### Problem:
Output all the data exactly as it appears below.

** Materials provided follows **

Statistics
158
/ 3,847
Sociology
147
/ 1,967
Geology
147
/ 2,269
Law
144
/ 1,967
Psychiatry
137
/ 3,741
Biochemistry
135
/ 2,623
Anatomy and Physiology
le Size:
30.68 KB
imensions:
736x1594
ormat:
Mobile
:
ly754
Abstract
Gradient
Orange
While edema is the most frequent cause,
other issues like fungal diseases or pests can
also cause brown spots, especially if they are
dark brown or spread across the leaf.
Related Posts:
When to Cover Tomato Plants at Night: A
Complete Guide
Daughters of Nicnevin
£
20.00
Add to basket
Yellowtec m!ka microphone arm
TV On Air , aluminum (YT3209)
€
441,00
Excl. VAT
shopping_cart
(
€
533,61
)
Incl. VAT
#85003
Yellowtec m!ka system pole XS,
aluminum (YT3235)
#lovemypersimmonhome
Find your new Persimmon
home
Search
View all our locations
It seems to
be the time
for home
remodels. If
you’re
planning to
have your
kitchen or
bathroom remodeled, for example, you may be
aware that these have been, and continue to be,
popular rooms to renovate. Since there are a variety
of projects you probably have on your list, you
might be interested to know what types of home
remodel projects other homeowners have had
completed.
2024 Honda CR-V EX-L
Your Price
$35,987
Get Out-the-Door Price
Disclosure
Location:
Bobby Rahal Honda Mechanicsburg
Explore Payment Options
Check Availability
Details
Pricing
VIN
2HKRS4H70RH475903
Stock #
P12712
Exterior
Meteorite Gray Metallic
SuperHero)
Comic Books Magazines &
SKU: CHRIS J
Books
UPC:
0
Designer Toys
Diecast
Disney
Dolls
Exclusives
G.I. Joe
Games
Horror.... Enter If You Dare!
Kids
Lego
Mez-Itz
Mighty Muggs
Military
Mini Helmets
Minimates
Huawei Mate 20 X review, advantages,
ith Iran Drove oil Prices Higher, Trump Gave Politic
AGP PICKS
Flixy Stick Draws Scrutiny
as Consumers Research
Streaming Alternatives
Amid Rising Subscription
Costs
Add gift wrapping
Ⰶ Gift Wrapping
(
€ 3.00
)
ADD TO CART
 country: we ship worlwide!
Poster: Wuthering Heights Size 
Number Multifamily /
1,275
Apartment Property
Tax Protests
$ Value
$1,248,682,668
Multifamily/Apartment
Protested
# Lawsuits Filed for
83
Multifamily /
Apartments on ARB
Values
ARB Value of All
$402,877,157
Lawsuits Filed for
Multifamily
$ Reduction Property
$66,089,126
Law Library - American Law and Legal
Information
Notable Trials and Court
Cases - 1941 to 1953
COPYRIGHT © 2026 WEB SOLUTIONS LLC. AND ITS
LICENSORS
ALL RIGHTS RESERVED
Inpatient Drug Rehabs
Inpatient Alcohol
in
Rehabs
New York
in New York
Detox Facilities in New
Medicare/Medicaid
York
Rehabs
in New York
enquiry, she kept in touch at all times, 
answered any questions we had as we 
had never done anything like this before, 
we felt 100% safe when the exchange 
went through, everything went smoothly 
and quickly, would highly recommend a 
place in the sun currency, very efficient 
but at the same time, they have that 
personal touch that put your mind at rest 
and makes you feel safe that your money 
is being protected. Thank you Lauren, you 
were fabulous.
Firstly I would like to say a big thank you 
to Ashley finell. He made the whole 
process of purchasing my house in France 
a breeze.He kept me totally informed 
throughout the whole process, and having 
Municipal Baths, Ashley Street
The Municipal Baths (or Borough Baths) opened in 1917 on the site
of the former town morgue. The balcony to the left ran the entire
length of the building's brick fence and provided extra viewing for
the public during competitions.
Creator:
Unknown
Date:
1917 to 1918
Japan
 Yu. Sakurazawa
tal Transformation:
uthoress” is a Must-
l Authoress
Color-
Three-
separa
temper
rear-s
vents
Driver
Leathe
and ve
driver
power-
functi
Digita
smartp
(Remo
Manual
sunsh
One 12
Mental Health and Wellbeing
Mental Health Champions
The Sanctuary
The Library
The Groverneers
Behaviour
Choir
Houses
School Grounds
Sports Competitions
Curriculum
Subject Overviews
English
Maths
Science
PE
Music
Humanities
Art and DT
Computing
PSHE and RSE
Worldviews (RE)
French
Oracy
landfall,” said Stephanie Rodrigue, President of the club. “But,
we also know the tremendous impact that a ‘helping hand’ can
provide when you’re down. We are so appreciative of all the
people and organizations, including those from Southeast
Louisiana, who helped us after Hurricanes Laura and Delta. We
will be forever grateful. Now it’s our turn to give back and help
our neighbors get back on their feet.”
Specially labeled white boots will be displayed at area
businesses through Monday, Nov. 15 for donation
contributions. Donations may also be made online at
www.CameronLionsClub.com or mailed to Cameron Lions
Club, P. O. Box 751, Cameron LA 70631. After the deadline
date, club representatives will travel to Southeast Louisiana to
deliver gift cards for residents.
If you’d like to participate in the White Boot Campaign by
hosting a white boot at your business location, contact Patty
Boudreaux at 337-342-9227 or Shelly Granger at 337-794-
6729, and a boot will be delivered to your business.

** End of Materials provided **

### Task output:
Statistics
158
/ 3,847
Sociology
147
/ 1,967
Geology
147
/ 2,269
Law
144
/ 1,967
Psychiatry
137
/ 3,741
Biochemistry
135
/ 2,623
Anatomy and Physiology
le Size:
30.68 KB
imensions:
736x1594
ormat:
Mobile
:
ly754
Abstract
Gradient
Orange
While edema is the most frequent cause,
other issues like fungal diseases or pests can
also cause brown spots, especially if they are
dark brown or spread across the leaf.
Related Posts:
When to Cover Tomato Plants at Night: A
Complete Guide
Daughters of Nicnevin
£
20.00
Add to basket
Yellowtec m!ka microphone arm
TV On Air , aluminum (YT3209)
€
441,00
Excl. VAT
shopping_cart
(
€
533,61
)
Incl. VAT
#85003
Yellowtec m!ka system pole XS,
aluminum (YT3235)
#lovemypersimmonhome
Find your new Persimmon
home
Search
View all our locations
It seems to
be the time
for home
remodels. If
you’re
planning to
have your
kitchen or
bathroom remodeled, for example, you may be
aware that these have been, and continue to be,
popular rooms to renovate. Since there are a variety
of projects you probably have on your list, you
might be interested to know what types of home
remodel projects other homeowners have had
completed.
2024 Honda CR-V EX-L
Your Price
$35,987
Get Out-the-Door Price
Disclosure
Location:
Bobby Rahal Honda Mechanicsburg
Explore Payment Options
Check Availability
Details
Pricing
VIN
2HKRS4H70RH475903
Stock #
P12712
Exterior
Meteorite Gray Metallic
SuperHero)
Comic Books Magazines &
SKU: CHRIS J
Books
UPC:
0
Designer Toys
Diecast
Disney
Dolls
Exclusives
G.I. Joe
Games
Horror.... Enter If You Dare!
Kids
Lego
Mez-Itz
Mighty Muggs
Military
Mini Helmets
Minimates
Huawei Mate 20 X review, advantages,
ith Iran Drove oil Prices Higher, Trump Gave Politic
AGP PICKS
Flixy Stick Draws Scrutiny
as Consumers Research
Streaming Alternatives
Amid Rising Subscription
Costs
Add gift wrapping
Ⰶ Gift Wrapping
(
€ 3.00
)
ADD TO CART
 country: we ship worlwide!
Poster: Wuthering Heights Size 
Number Multifamily /
1,275
Apartment Property
Tax Protests
$ Value
$1,248,682,668
Multifamily/Apartment
Protested
# Lawsuits Filed for
83
Multifamily /
Apartments on ARB
Values
ARB Value of All
$402,877,157
Lawsuits Filed for
Multifamily
$ Reduction Property
$66,089,126
Law Library - American Law and Legal
Information
Notable Trials and Court
Cases - 1941 to 1953
COPYRIGHT © 2026 WEB SOLUTIONS LLC. AND ITS
LICENSORS
ALL RIGHTS RESERVED
Inpatient Drug Rehabs
Inpatient Alcohol
in
Rehabs
New York
in New York
Detox Facilities in New
Medicare/Medicaid
York
Rehabs
in New York
enquiry, she kept in touch at all times, 
answered any questions we had as we 
had never done anything like this before, 
we felt 100% safe when the exchange 
went through, everything went smoothly 
and quickly, would highly recommend a 
place in the sun currency, very efficient 
but at the same time, they have that 
personal touch that put your mind at rest 
and makes you feel safe that your money 
is being protected. Thank you Lauren, you 
were fabulous.
Firstly I would like to say a big thank you 
to Ashley finell. He made the whole 
process of purchasing my house in France 
a breeze.He kept me totally informed 
throughout the whole process, and having 
Municipal Baths, Ashley Street
The Municipal Baths (or Borough Baths) opened in 1917 on the site
of the former town morgue. The balcony to the left ran the entire
length of the building's brick fence and provided extra viewing for
the public during competitions.
Creator:
Unknown
Date:
1917 to 1918
Japan
 Yu. Sakurazawa
tal Transformation:
uthoress” is a Must-
l Authoress
Color-
Three-
separa
temper
rear-s
vents
Driver
Leathe
and ve
driver
power-
functi
Digita
smartp
(Remo
Manual
sunsh
One 12
Mental Health and Wellbeing
Mental Health Champions
The Sanctuary
The Library
The Groverneers
Behaviour
Choir
Houses
School Grounds
Sports Competitions
Curriculum
Subject Overviews
English
Maths
Science
PE
Music
Humanities
Art and DT
Computing
PSHE and RSE
Worldviews (RE)
French
Oracy
landfall,” said Stephanie Rodrigue, President of the club. “But,
we also know the tremendous impact that a ‘helping hand’ can
provide when you’re down. We are so appreciative of all the
people and organizations, including those from Southeast
Louisiana, who helped us after Hurricanes Laura and Delta. We
will be forever grateful. Now it’s our turn to give back and help
our neighbors get back on their feet.”
Specially labeled white boots will be displayed at area
businesses through Monday, Nov. 15 for donation
contributions. Donations may also be made online at
www.CameronLionsClub.com or mailed to Cameron Lions
Club, P. O. Box 751, Cameron LA 70631. After the deadline
date, club representatives will travel to Southeast Louisiana to
deliver gift cards for residents.
If you’d like to participate in the White Boot Campaign by
hosting a white boot at your business location, contact Patty
Boudreaux at 337-342-9227 or Shelly Granger at 337-794-
6729, and a boot will be delivered to your business.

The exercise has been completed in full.